Search code examples
javascalaakkaakka-stream

Processing changing source data in Java Akka streams


2 threads are started. dataListUpdateThread adds the number 2 to a List. processFlowThread sums the values in the same List and prints the summed list to the console. Here is the code:

import akka.NotUsed;
import akka.actor.ActorSystem;
import akka.stream.javadsl.Sink;
import akka.stream.javadsl.Source;

import java.util.ArrayList;
import java.util.List;
import java.util.concurrent.CompletableFuture;
import java.util.concurrent.CompletionStage;
import java.util.concurrent.ExecutionException;

import static java.lang.Thread.sleep;


public class SourceExample {

    private final static ActorSystem system = ActorSystem.create("SourceExample");

    private static void delayOneSecond() {
        try {
            sleep(1000);
        } catch (InterruptedException e) {
            e.printStackTrace();
        }
    }

    private static void printValue(CompletableFuture<Integer> integerCompletableFuture) {
        try {
            System.out.println("Sum is " + integerCompletableFuture.get().intValue());
        } catch (ExecutionException | InterruptedException e) {
            e.printStackTrace();
        }
    }

    public static void main(String[] args) {

        final List dataList = new ArrayList<Integer>();
        final Thread dataListUpdateThread = new Thread(() -> {
            while (true) {
                dataList.add(2);
                System.out.println(dataList);
                delayOneSecond();
            }
        });
        dataListUpdateThread.start();

        final Thread processFlowThread = new Thread(() -> {
            while (true) {
                final Source<Integer, NotUsed> source = Source.from(dataList);

                final Sink<Integer, CompletionStage<Integer>> sink =
                        Sink.fold(0, (agg, next) -> agg + next);

                final CompletionStage<Integer> sum = source.runWith(sink, system);

                printValue(sum.toCompletableFuture());

                delayOneSecond();
            }
        });

        processFlowThread.start();
    }
}

I've tried to create the simplest example to frame the question. dataListUpdateThread could be populating the List from a REST service or Kafka topic instead of just adding the value 2 to the List.
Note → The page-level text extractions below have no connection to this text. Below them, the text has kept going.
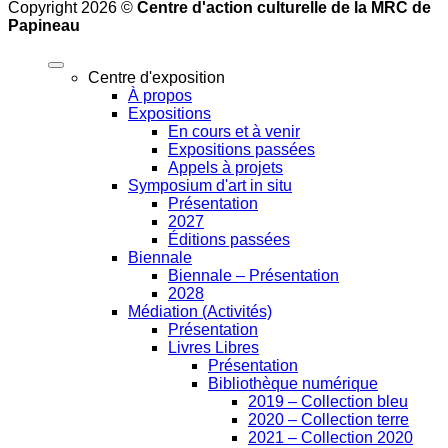
Copyright 2026 ©
Centre d'action culturelle de la MRC de
Papineau
Centre d'exposition
À propos
Expositions
En cours et à venir
Expositions passées
Appels à projets
Symposium d'art in situ
Présentation
2027
Éditions passées
Biennale
Biennale – Présentation
2028
Médiation (Activités)
Présentation
Livres Libres
Présentation
Bibliothèque numérique
2019 – Collection bleu
2020 – Collection terre
2021 – Collection 2020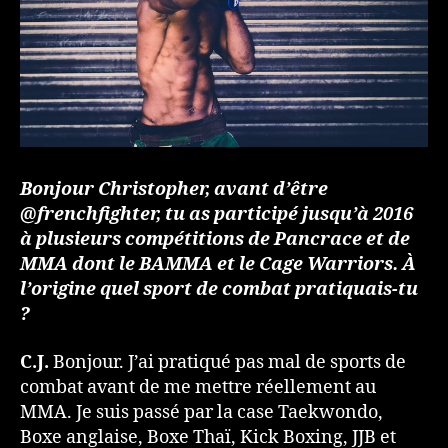
Bonjour Christopher, avant d’être
@frenchfighter, tu as participé jusqu’à 2016
à plusieurs compétitions de Pancrace et de
MMA dont le BAMMA et le Cage Warriors. À
l’origine quel sport de combat pratiquais-tu
?
C.J.
Bonjour. J’ai pratiqué pas mal de sports de
combat avant de me mettre réellement au
MMA. Je suis passé par la case Taekwondo,
Boxe anglaise, Boxe Thaï, Kick Boxing, JJB et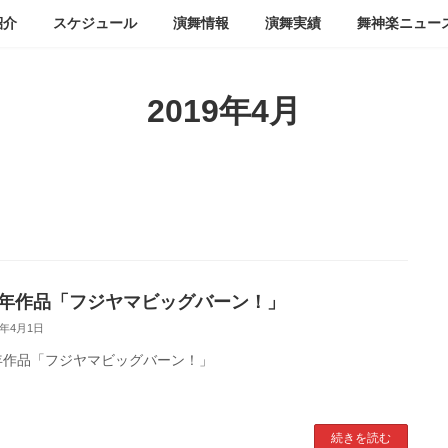
紹介
スケジュール
演舞情報
演舞実績
舞神楽ニュー
2019年4月
19年作品「フジヤマビッグバーン！」
9年4月1日
9年作品「フジヤマビッグバーン！」
続きを読む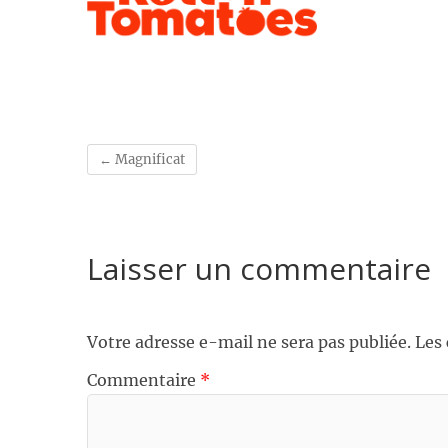
←
Magnificat
Laisser un commentaire
Votre adresse e-mail ne sera pas publiée.
Les
Commentaire
*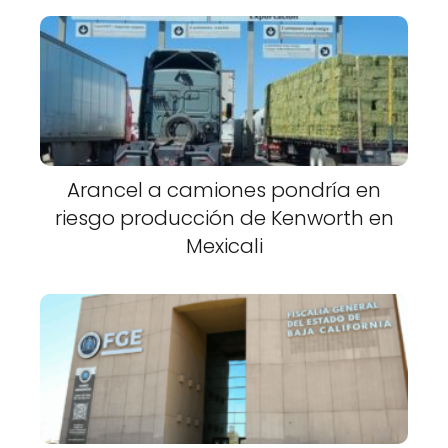
Arancel a camiones pondría en
riesgo producción de Kenworth en
Mexicali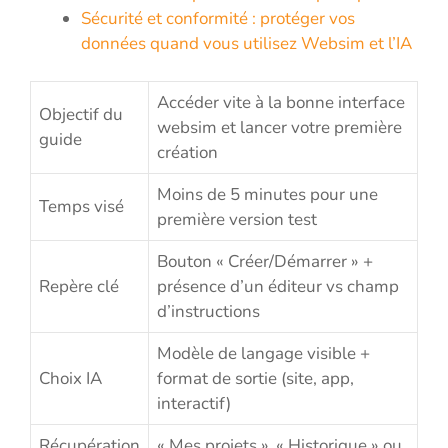
Sécurité et conformité : protéger vos
données quand vous utilisez Websim et l’IA
Accéder vite à la bonne interface
Objectif du
websim et lancer votre première
guide
création
Moins de 5 minutes pour une
Temps visé
première version test
Bouton « Créer/Démarrer » +
Repère clé
présence d’un éditeur vs champ
d’instructions
Modèle de langage visible +
Choix IA
format de sortie (site, app,
interactif)
Récupération
« Mes projets », « Historique » ou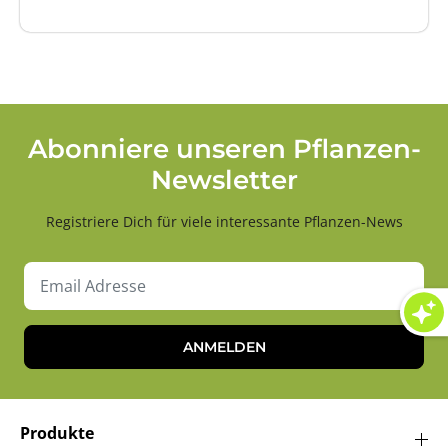
Abonniere unseren Pflanzen-
Newsletter
Registriere Dich für viele interessante Pflanzen-News
ANMELDEN
Produkte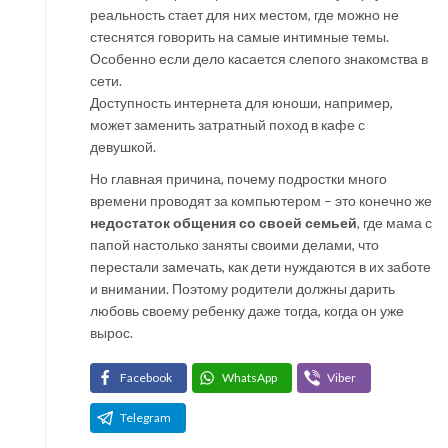
реальность стает для них местом, где можно не
стеснятся говорить на самые интимные темы.
Особенно если дело касается слепого знакомства в
сети.
Доступность интернета для юноши, например,
может заменить затратный поход в кафе с
девушкой.
Но главная причина, почему подростки много
времени проводят за компьютером – это конечно же
недостаток общения со своей семьей
, где мама с
папой настолько заняты своими делами, что
перестали замечать, как дети нуждаются в их заботе
и внимании. Поэтому родители должны дарить
любовь своему ребенку даже тогда, когда он уже
вырос.
Facebook
WhatsApp
Viber
Telegram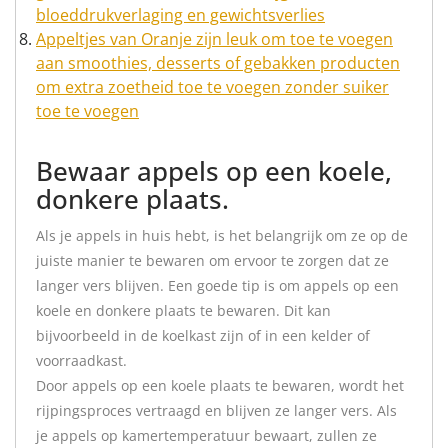
bloeddrukverlaging en gewichtsverlies
Appeltjes van Oranje zijn leuk om toe te voegen
aan smoothies, desserts of gebakken producten
om extra zoetheid toe te voegen zonder suiker
toe te voegen
Bewaar appels op een koele,
donkere plaats.
Als je appels in huis hebt, is het belangrijk om ze op de
juiste manier te bewaren om ervoor te zorgen dat ze
langer vers blijven. Een goede tip is om appels op een
koele en donkere plaats te bewaren. Dit kan
bijvoorbeeld in de koelkast zijn of in een kelder of
voorraadkast.
Door appels op een koele plaats te bewaren, wordt het
rijpingsproces vertraagd en blijven ze langer vers. Als
je appels op kamertemperatuur bewaart, zullen ze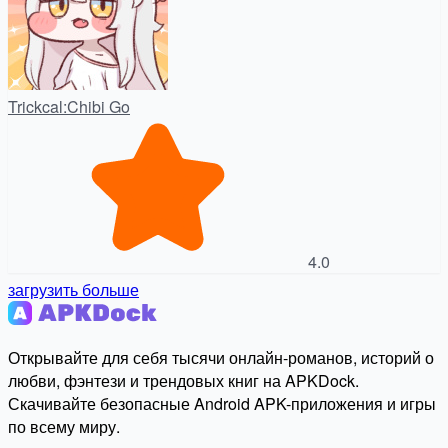
Trickcal:Chibi Go
4.0
загрузить больше
Открывайте для себя тысячи онлайн-романов, историй о
любви, фэнтези и трендовых книг на APKDock.
Скачивайте безопасные Android APK-приложения и игры
по всему миру.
Instead of using Java threads how should this scenario be implemented? In other words, how to share dataList to the Akka Stream for processing?


Solution

  • Mutating the collection passed to Source.from is only ever going to accomplish this by coincidence: if the collection is ever exhausted, Source.from will complete the stream. This is because it's intended for finite, strictly evaluated data (the use cases are basically: a) simple examples for the docs and b) situations where you want to bound resource consumption when performing an operation for a collection in the background (think a list of URLs that you want to send HTTP requests to)).

    NB: I haven't written Java to any great extent since the Java 7 days, so I'm not providing Java code, just an outline of approaches.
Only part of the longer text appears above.